Jennifer nodded. “I’ll concede to you that if you’re right, then I’d be foolish not to at least weigh the evidence. But, Tom, don’t you really want me to believe more because you believe than anything else?”
“I admit it’s hard, sharing so much of my life with you but knowing this part that is so important to me is kind of a black hole for you. I find myself not talking about subjects I would normally mention because I know we don’t share the same perspective yet.” He stopped and reached over a hand to rest on hers. “I’m sorry I’m not more eloquent at explaining things for you.”
“It’s more clarity than I’ve had before,” she offered. “I’ve gone a lifetime without being asked to consider Christianity. If you hadn’t come along, I probably wouldn’t be doing so now. But I care about what matters to you. I want to understand it. I just can’t promise I’ll believe like you do.”
“I know that, Jen. I’m only asking that you consider it.” Tom smiled. “God’s not asking you to deserve or earn the fact He loves you.
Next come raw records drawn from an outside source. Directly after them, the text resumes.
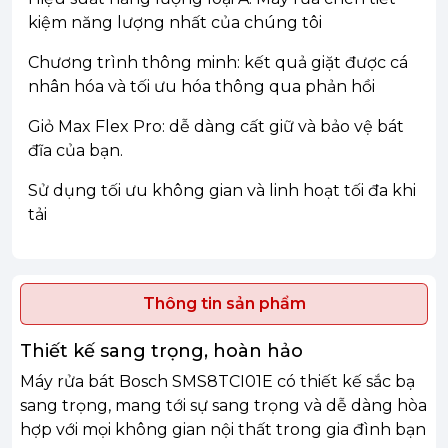
kiệm năng lượng nhất của chúng tôi
Chương trình thông minh: kết quả giặt được cá
nhân hóa và tối ưu hóa thông qua phản hồi
Giỏ Max Flex Pro: dễ dàng cất giữ và bảo vệ bát
đĩa của bạn.
Sử dụng tối ưu không gian và linh hoạt tối đa khi
tải
Thông tin sản phẩm
Thiết kế sang trọng, hoàn hảo
Máy rửa bát Bosch SMS8TCI01E có thiết kế sắc bạ
sang trọng, mang tới sự sang trọng và dễ dàng hòa
hợp với mọi không gian nội thất trong gia đình bạn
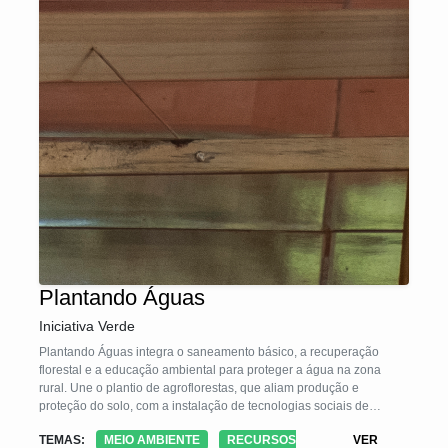
Plantando Águas
Iniciativa Verde
Plantando Águas integra o saneamento básico, a recuperação
florestal e a educação ambiental para proteger a água na zona
rural. Une o plantio de agroflorestas, que aliam produção e
proteção do solo, com a instalação de tecnologias sociais de
tratamento de esgoto, como a fossa séptica biodigestora, o jardim
TEMAS:
MEIO AMBIENTE
RECURSOS
VER
filtrante, a cisterna de captação de águas de chuvas. O conjunto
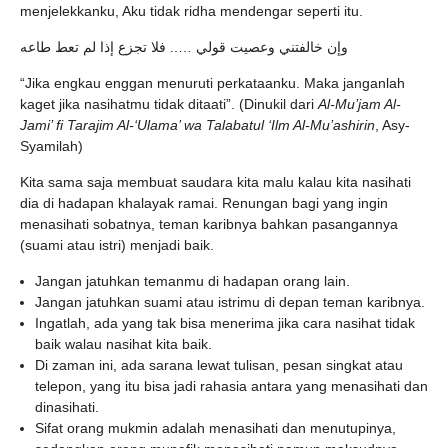
menjelekkanku, Aku tidak ridha mendengar seperti itu.
وإن خالفتني وعصيت قولي ….. فلا تجزع إذا لم تعط طاعه
“Jika engkau enggan menuruti perkataanku. Maka janganlah
kaget jika nasihatmu tidak ditaati”. (Dinukil dari
Al-Mu’jam Al-
Jami’ fi Tarajim Al-‘Ulama’ wa Talabatul ‘Ilm Al-Mu’ashirin
, Asy-
Syamilah)
Kita sama saja membuat saudara kita malu kalau kita nasihati
dia di hadapan khalayak ramai. Renungan bagi yang ingin
menasihati sobatnya, teman karibnya bahkan pasangannya
(suami atau istri) menjadi baik.
Jangan jatuhkan temanmu di hadapan orang lain.
Jangan jatuhkan suami atau istrimu di depan teman karibnya.
Ingatlah, ada yang tak bisa menerima jika cara nasihat tidak
baik walau nasihat kita baik.
Di zaman ini, ada sarana lewat tulisan, pesan singkat atau
telepon, yang itu bisa jadi rahasia antara yang menasihati dan
dinasihati.
Sifat orang mukmin adalah menasihati dan menutupinya,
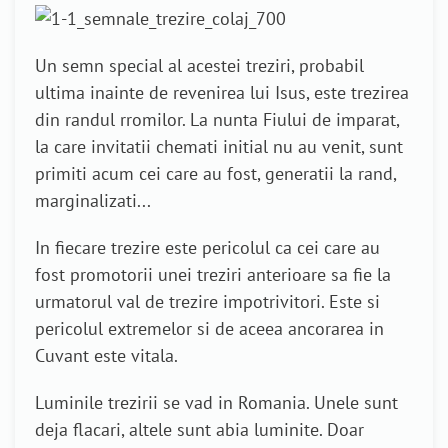
Un semn special al acestei treziri, probabil
ultima inainte de revenirea lui Isus, este trezirea
din randul rromilor. La nunta Fiului de imparat,
la care invitatii chemati initial nu au venit, sunt
primiti acum cei care au fost, generatii la rand,
marginalizati...
In fiecare trezire este pericolul ca cei care au
fost promotorii unei treziri anterioare sa fie la
urmatorul val de trezire impotrivitori. Este si
pericolul extremelor si de aceea ancorarea in
Cuvant este vitala.
Luminile trezirii se vad in Romania. Unele sunt
deja flacari, altele sunt abia luminite. Doar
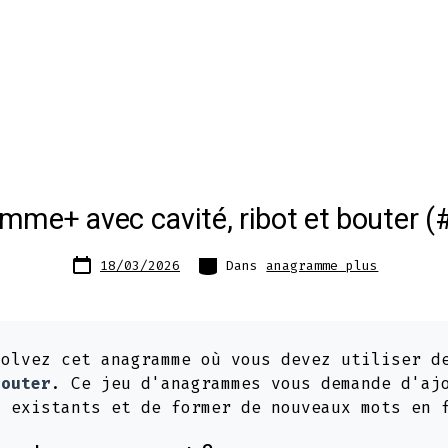
me+ avec cavité, ribot et bouter 
Date
Catégories
18/03/2026
Dans
anagramme plus
de
publication
olvez cet anagramme où vous devez utiliser d
bouter
. Ce jeu d'anagrammes vous demande d'aj
s existants et de former de nouveaux mots en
He’s not asking you to do something to be worthy of being loved. He just loves you. Jesus paid the full price of your sins so you can be with Him for eternity. That really is how simple Christianity is. A personal God who loves you, wants a relationship with you, and who has been willing to go to extraordinary lengths to make that possible. He’ll do most of the heavy lifting to help you figure this out. You simply have to be willing to give Him a chance.”